SOURCE DATA:

:::

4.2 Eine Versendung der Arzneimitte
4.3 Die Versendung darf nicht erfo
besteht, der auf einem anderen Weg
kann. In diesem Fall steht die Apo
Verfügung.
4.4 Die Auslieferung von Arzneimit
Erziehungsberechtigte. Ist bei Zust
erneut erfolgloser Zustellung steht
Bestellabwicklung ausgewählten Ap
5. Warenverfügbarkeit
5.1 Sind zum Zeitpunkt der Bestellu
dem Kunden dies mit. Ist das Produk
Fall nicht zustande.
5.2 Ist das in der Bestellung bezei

:::

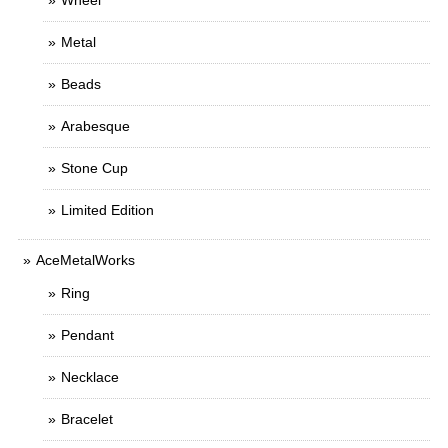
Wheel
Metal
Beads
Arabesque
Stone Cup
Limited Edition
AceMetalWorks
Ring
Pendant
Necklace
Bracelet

:::

ACTIVITY: Go line by line through the records above and copy each one containing "Versendung".

ANSWER TO THIS TASK:
4.2 Eine Versendung der Arzneimitte
4.3 Die Versendung darf nicht erfo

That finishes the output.